In the summer of this year the people of Vicksburg rose against the gamblers, thieves, and slave-stealers that had become as fierce and daring as the fabled vampires of the Persian vales. Some they hanged, some they told to “stand not upon the order of their going,” while others without warning had taken a wise departure, heading toward the unsettled frontiers, especially Texas, as havens of refuge and fields for future operations. Side by side with sturdy settlers, seeking homes on Texas soil in defiance of Santa Anna’s edict, went the wandering pirates of Barataria Bay and Galveston Island, followers of Lafitte. They scented battle afar off, and added fuel to the beacon-fires of revolution that blazed along the Rio Grande.
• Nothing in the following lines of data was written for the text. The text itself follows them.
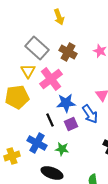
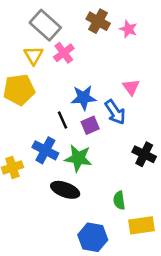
brown cross: (68, 52) -> (98, 21), moved
pink cross: (51, 79) -> (64, 53), moved, size x0.7
green star: (62, 149) -> (78, 158), size x1.5

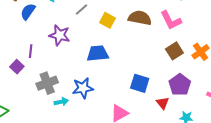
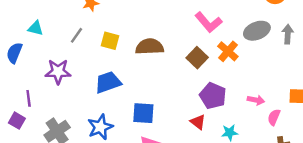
brown semicircle: (140, 18) -> (150, 47), moved
pink L-shape: (171, 20) -> (208, 22), moved
blue square: (140, 83) -> (143, 113), moved

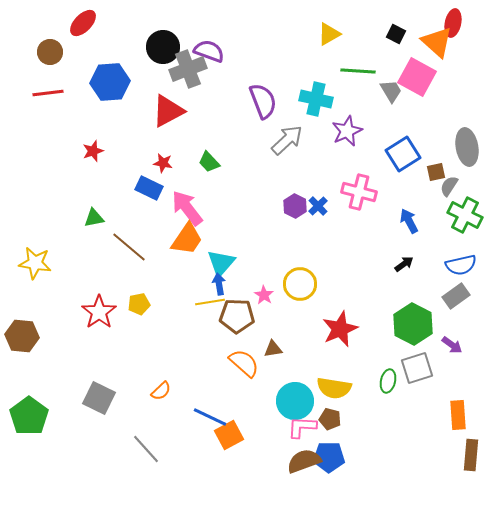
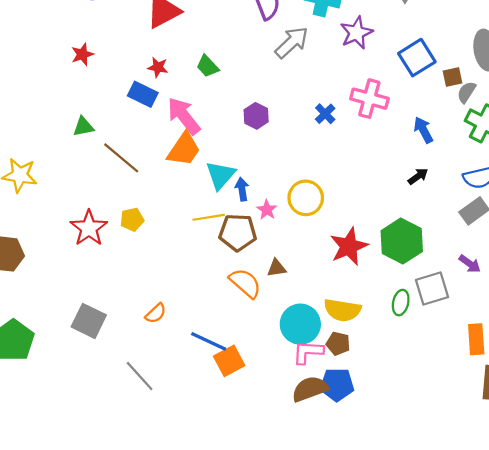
purple hexagon: (295, 206) -> (256, 116), moved
blue arrow: (219, 284) -> (242, 189), moved
green hexagon: (413, 324) -> (402, 241), moved

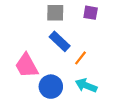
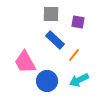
purple square: (91, 13) -> (78, 22), moved
cyan arrow: (86, 85) -> (79, 80), turned -48

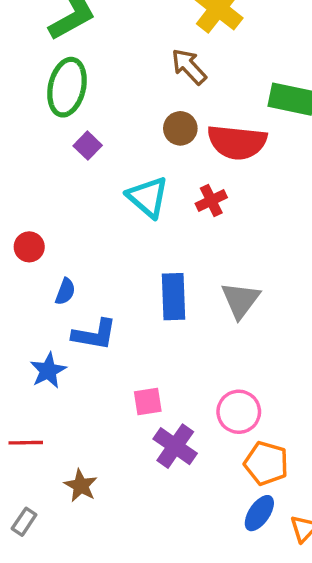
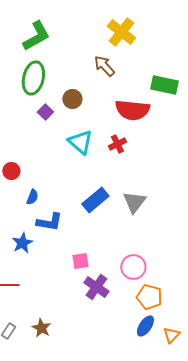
brown circle: (180, 128) -> (72, 99), moved
blue rectangle: (173, 297) -> (95, 200), turned 52
brown star: (81, 486) -> (41, 328), moved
When the time came for his return to Washington, Davy left for that city with regret that he could not try the new rifle along the banks of the Obion. He entrusted his political affairs to his friends, and went back to oppose Jackson, regardless of the consequences, which he had no idea would ever become serious.

Before Davy had left Nashville there came stirring news from Texas: a meeting of men favoring open rebellion had taken place at San Antonio in October, and Santa Anna had practically suspended the protection of civil government. The message of the President to Congress made but slight allusion to this state of affairs, but the interests of the South, seeking more slave territory, were in line with the friends of liberty, and the prospect of a war beyond the borders grew more imminent every day. Davy kept his ear to the ground and watched the progress of events with anxiety.

After the same old round of wasted time, bitter speeches, and scant accomplishment, Congress adjourned, and Davy returned home by the old trail over the mountains.

It was in June that he went down the western slopes of the range, through a wild waste of trees and flowers. In the cold coves the laurel still glowed; the lady’s slipper, least of all the orchid sisterhood, swung beside the way; the Indian pine gleamed like a ghostly memory of departed tribes:

“The violets were past their prime,
Yet their departing breath
Was sweeter, in the blast of death,
Than all the fragrance of the time.”

They were the same birds, it seemed, that flew like bits of flame across his boyhood paths. The bluebird and the yellow warbler still rivalled the scarlet tanager in their splendid liveries, while the thrush, the cat-bird, and the riotous mocking-bird filled the wilderness with a flood of melodies. Past the tumbling cabin at the Limestone’s mouth, past the gentle confluence of the now tame Cove Creek with the Nolichucky, standing at last near the shaky tavern from which his father and mother had gone to their quiet graves, he longed for the sweet perplexities of his childhood as one longs for a drink from the far-away mossy spring where the luscious berries grew, and the arbutus dropped fragrant petals to its edge. He would have rejoiced if the dear ones who had gone to rest might have known of the honors that had come to their barefoot boy. He was nearing fifty years, now, and realized that all men wish to live long lives, yet would not grow old. Already the contest for reëlection had begun in his district. He was confident, with yet a trace of the doubt that always precedes the unattained. He looked in mute farewell at the old scenes, and went his way.

The political campaign was beginning to seethe with excitement. In the Eastern States some considerations of decency prevented utter recklessness in political warfare, but in a State which had not yet outgrown the knife and pistol methods of meeting slander, the owner of a paper had no idea of hanging for a lamb, when he might easily take a sheep. The choicest billingsgate and the most ingenious lying, emanating from all parts of a candidate’s district at once, made fighting the slanderers almost too big a contract for one man. But the rifle was always carried, or a pair of clumsy pistols ready, and license of speech was thereby restricted in public. At one of the meetings Davy was asked why all the Congressmen were not given rifles like his. He answered that he got the gun for being honest and supporting his country, instead of “bowing down and worshipping an idol”—the idol, of course, being Andrew Jackson. The big fellow who was thus answered replied with a rather incredulous air that the statement was pretty strong. “No stronger than true,” was the quick response, as each man went his way. In everything Davy seems to have been certain that he was right. In his simple faith, he thought himself sure of the support of all honest men, forgetting that even honest men may “see through a glass darkly,” and differ much.